There is a possibility that the CBs have decided to go for brand new digital fiat fictional money, and they will have a toll, a gatekeeper to take my money when I wish to convert from PM back to the currency of the day/place I happen to be. I take comfort from the likelihood that other people will always want to avoid the same new currency, and will be happy to deal with me if and when that time comes.
I do not like to see that some people say that precious metals will lose their monetary value, and then decline to their industrial, and lower value. This would hurt me. But I look at those individuals and their past history of success. They seem to a large extent to be the ones who never saw the sh!7fest coming and even cheered on the the organizers. Hi Mr Greenspan, Krugman, et al! The track record of these people tells me they serve other masters than the brochure says. I want to see what their masters do. Lets see, those entities are selling property bought at the lows right now, and going into the captive lower class property rental market, like trailer parks. They may be quietly buying stocks in certain EU countries which are already “pre-declined” based on what my charts show. That counts as inflation protective assets in my book.
I want to consider the overvaluation and undervaluation of the various markets from a possibility of a prospective exponential move up or down. We hear talk about bubbles ready to pop. If any market is in a bubble, there should be herding behaviour visible when one looks for it. Ahem, can anyone connect Bernanke and low interest rates, and mention US stocks in the same sentence? This has been Bernanke's stated policy - to lower returns on bonds and herd investors into stocks! So that’s a bubble. Bonds first, US stocks second, spillover from those into related global markets third. Anyone want to buy some JGBs? It might be ready to pop or it may still take more time.
Another problem that bothers me is the lack of growth globally. This is a big worry. If there is no growth where will the money come from to raise the price of the inflation (stagflation) assets? I hope the uber-wealthy have enough to make up the difference if the working class has been gutted. Oh wait! The top 0.1% has three quarters of everything. I guess that’s covered, so long as I buy what they want and make it so they can’t steal it from me with their laws and all!
So these are some of the things which bother me, and I wonder if I am weighing them up correctly with an appropriate amount of due importance allocated to each. I’m glad I use charts as the prime source of information.

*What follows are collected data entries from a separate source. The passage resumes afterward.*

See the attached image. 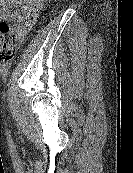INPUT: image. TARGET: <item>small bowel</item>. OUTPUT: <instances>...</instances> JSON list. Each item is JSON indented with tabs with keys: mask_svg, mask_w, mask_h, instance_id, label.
Segmentation results:
<instances>
[{
	"mask_svg": "<svg viewBox=\"0 0 133 173\" xmlns=\"http://www.w3.org/2000/svg\"><path fill=\"white\" fill-rule=\"evenodd\" d=\"M44 0H0V21L9 19L19 40L33 27Z\"/></svg>",
	"mask_w": 133,
	"mask_h": 173,
	"instance_id": "1",
	"label": "small bowel"
}]
</instances>
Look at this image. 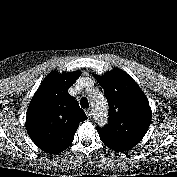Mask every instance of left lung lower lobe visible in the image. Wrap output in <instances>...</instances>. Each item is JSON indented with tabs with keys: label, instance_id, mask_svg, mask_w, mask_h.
I'll return each instance as SVG.
<instances>
[{
	"label": "left lung lower lobe",
	"instance_id": "1",
	"mask_svg": "<svg viewBox=\"0 0 177 177\" xmlns=\"http://www.w3.org/2000/svg\"><path fill=\"white\" fill-rule=\"evenodd\" d=\"M105 145L109 147L110 149L114 151H127L129 150V147L124 146V144H118V143H111V142H105Z\"/></svg>",
	"mask_w": 177,
	"mask_h": 177
}]
</instances>
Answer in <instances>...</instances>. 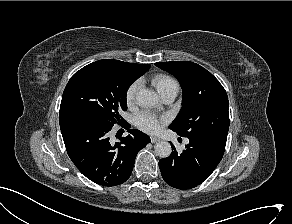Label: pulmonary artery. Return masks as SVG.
I'll list each match as a JSON object with an SVG mask.
<instances>
[{"label":"pulmonary artery","instance_id":"obj_1","mask_svg":"<svg viewBox=\"0 0 292 224\" xmlns=\"http://www.w3.org/2000/svg\"><path fill=\"white\" fill-rule=\"evenodd\" d=\"M177 94H178V88L172 87V88L160 93V97L164 103L169 104V103L174 101Z\"/></svg>","mask_w":292,"mask_h":224}]
</instances>
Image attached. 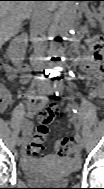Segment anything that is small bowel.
Here are the masks:
<instances>
[{"label":"small bowel","instance_id":"obj_1","mask_svg":"<svg viewBox=\"0 0 104 189\" xmlns=\"http://www.w3.org/2000/svg\"><path fill=\"white\" fill-rule=\"evenodd\" d=\"M79 67L83 73L91 75V77L88 79L90 91L94 95H102L103 88L98 82L99 76L95 73L98 68L97 64L92 59L85 58L80 62ZM5 72L6 77L9 81H15L16 79H19L21 83H27L32 78L30 69L26 65L17 68L7 66L5 67ZM0 100L2 109H7L12 106V94L5 86H0ZM21 128L24 135V145L21 151V159L24 164L30 165L32 163L30 157V141L32 129L29 125H22ZM72 161L75 162L74 160Z\"/></svg>","mask_w":104,"mask_h":189}]
</instances>
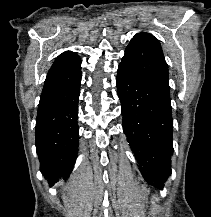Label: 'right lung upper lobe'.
Here are the masks:
<instances>
[{"instance_id":"cb5924a9","label":"right lung upper lobe","mask_w":211,"mask_h":217,"mask_svg":"<svg viewBox=\"0 0 211 217\" xmlns=\"http://www.w3.org/2000/svg\"><path fill=\"white\" fill-rule=\"evenodd\" d=\"M81 72V60L75 52L60 54L51 66L42 93L72 82Z\"/></svg>"}]
</instances>
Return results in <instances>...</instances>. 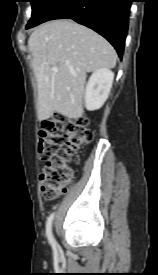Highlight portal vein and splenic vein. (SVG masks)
I'll use <instances>...</instances> for the list:
<instances>
[{
  "label": "portal vein and splenic vein",
  "instance_id": "18ae733b",
  "mask_svg": "<svg viewBox=\"0 0 158 275\" xmlns=\"http://www.w3.org/2000/svg\"><path fill=\"white\" fill-rule=\"evenodd\" d=\"M52 71L57 72V71H58V68H57V67H53V68H52Z\"/></svg>",
  "mask_w": 158,
  "mask_h": 275
}]
</instances>
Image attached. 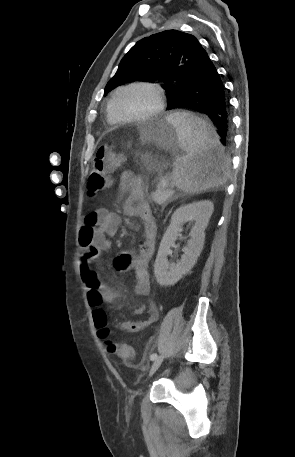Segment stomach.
<instances>
[{
	"label": "stomach",
	"mask_w": 295,
	"mask_h": 457,
	"mask_svg": "<svg viewBox=\"0 0 295 457\" xmlns=\"http://www.w3.org/2000/svg\"><path fill=\"white\" fill-rule=\"evenodd\" d=\"M142 142L145 144L155 145L164 149H175L179 146L176 127L166 118L153 120L148 125L142 128ZM149 169L158 167L155 163H151L148 158L145 161Z\"/></svg>",
	"instance_id": "0dacf381"
}]
</instances>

There is one other little thing.
The financial risks. Lets add those up. Sovereign risk. Derivative risk. Risk of nationalization, and punitive taxation. Bank risk. Fraud risk. Risk from accounting standards which are to put it kindly unconventional or when viewed under the law applied to everyone else overtly fraudulent. And risk in corporations which have borrowed up to their eyeballs to buy back stocks which are themselves at highs caused by money printing by the central banks. Risks like that will support gold while they are a source of worry.
I think that can be summed up as debt and hidden debt, and unwillingness to apply the laws of the land to those entities with the debts. It is likely that those parties are the colleagues I need to pay attention to most of all.
So their debt will govern policy. What did Bernanke say “the Fed policy will assume a reactive nature”. Yes. They will react to events in that case. Yellen will do the same too. Events are in control. Which is to say of course - if it is rephrased differently - that things are out of control!
The debt is therefore now running policy. This simplifies the possible future choices somewhat.